## ACTIVITY
Each entry should be set down again verbatim, with the images omitted.

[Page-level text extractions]
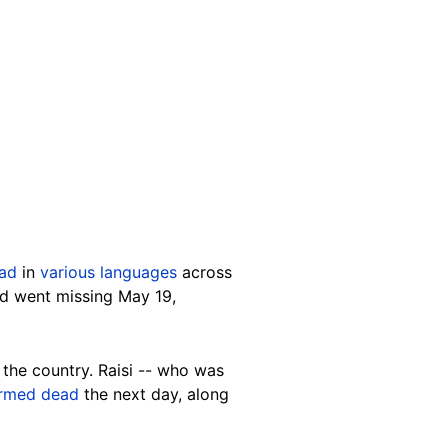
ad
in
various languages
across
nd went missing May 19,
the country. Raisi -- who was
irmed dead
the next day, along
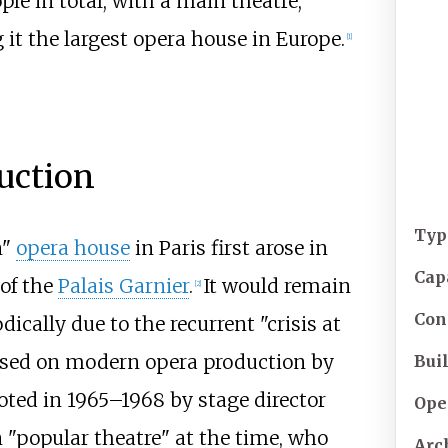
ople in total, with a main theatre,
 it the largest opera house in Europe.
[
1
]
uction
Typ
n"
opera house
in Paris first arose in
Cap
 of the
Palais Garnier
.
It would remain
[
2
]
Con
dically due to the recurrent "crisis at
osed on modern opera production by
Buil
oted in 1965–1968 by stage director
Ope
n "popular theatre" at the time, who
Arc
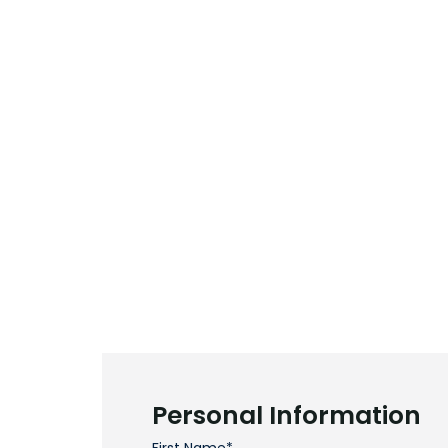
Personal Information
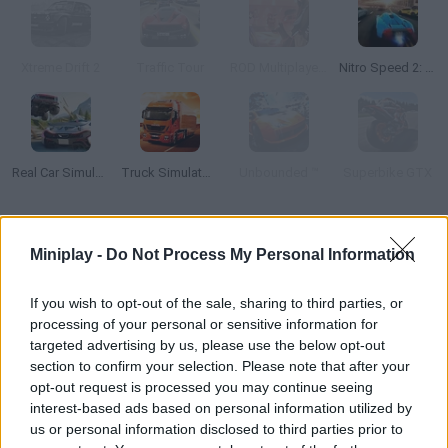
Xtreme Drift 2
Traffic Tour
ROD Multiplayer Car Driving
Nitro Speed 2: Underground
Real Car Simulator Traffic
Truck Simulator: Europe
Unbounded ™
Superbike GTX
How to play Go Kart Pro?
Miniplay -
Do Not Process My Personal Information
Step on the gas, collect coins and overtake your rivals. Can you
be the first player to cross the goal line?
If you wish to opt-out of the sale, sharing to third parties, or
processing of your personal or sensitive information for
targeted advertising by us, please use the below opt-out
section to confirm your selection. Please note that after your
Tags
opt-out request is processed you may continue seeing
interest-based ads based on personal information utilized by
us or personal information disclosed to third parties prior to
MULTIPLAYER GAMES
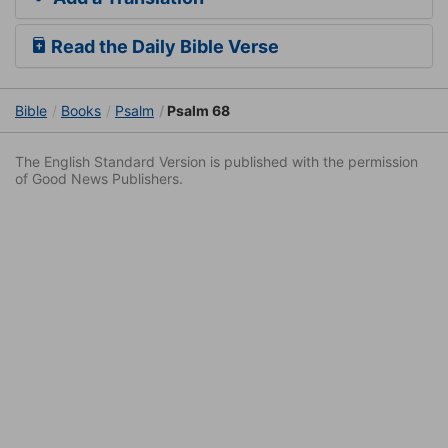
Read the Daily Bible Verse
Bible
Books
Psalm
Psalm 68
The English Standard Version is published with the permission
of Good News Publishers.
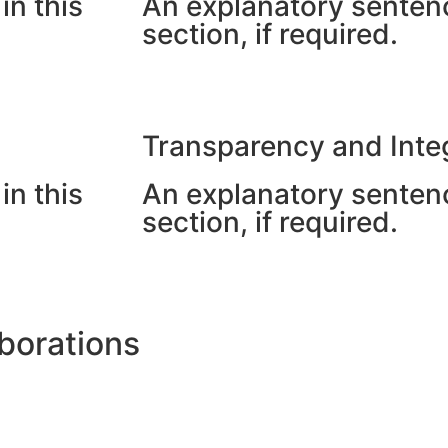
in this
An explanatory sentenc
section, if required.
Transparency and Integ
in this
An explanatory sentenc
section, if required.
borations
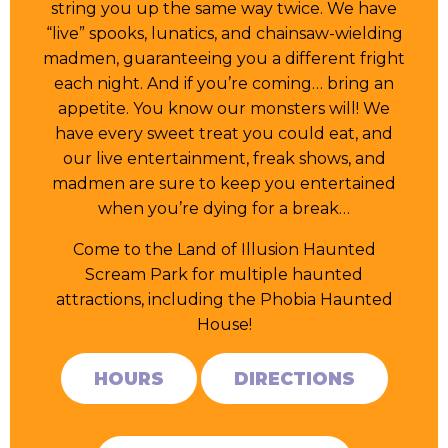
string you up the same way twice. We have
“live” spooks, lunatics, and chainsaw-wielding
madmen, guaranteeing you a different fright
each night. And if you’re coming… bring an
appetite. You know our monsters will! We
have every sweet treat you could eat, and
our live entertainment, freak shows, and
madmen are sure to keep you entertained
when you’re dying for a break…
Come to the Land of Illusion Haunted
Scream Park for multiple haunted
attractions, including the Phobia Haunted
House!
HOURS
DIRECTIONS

## TASK OUTPUT
ad
in
various languages
across
nd went missing May 19,
the country. Raisi -- who was
irmed dead
the next day, along
ople in total, with a main theatre,
 it the largest opera house in Europe.
[
1
]
uction
Typ
n"
opera house
in Paris first arose in
Cap
 of the
Palais Garnier
.
It would remain
[
2
]
Con
dically due to the recurrent "crisis at
osed on modern opera production by
Buil
oted in 1965–1968 by stage director
Ope
n "popular theatre" at the time, who
Arc
Personal Information
Xtreme Drift 2
Traffic Tour
ROD Multiplayer Car Driving
Nitro Speed 2: Underground
Real Car Simulator Traffic
Truck Simulator: Europe
Unbounded ™
Superbike GTX
How to play Go Kart Pro?
Miniplay -
Do Not Process My Personal Information
Step on the gas, collect coins and overtake your rivals. Can you
be the first player to cross the goal line?
If you wish to opt-out of the sale, sharing to third parties, or
processing of your personal or sensitive information for
targeted advertising by us, please use the below opt-out
section to confirm your selection. Please note that after your
Tags
opt-out request is processed you may continue seeing
interest-based ads based on personal information utilized by
us or personal information disclosed to third parties prior to
MULTIPLAYER GAMES
Read the Daily Bible Verse
Bible
Books
Psalm
Psalm 68
The English Standard Version is published with the permission
of Good News Publishers.
in this
An explanatory sentenc
section, if required.
Transparency and Integ
in this
An explanatory sentenc
section, if required.
borations
string you up the same way twice. We have
“live” spooks, lunatics, and chainsaw-wielding
madmen, guaranteeing you a different fright
each night. And if you’re coming… bring an
appetite. You know our monsters will! We
have every sweet treat you could eat, and
our live entertainment, freak shows, and
madmen are sure to keep you entertained
when you’re dying for a break…
Come to the Land of Illusion Haunted
Scream Park for multiple haunted
attractions, including the Phobia Haunted
House!
HOURS
DIRECTIONS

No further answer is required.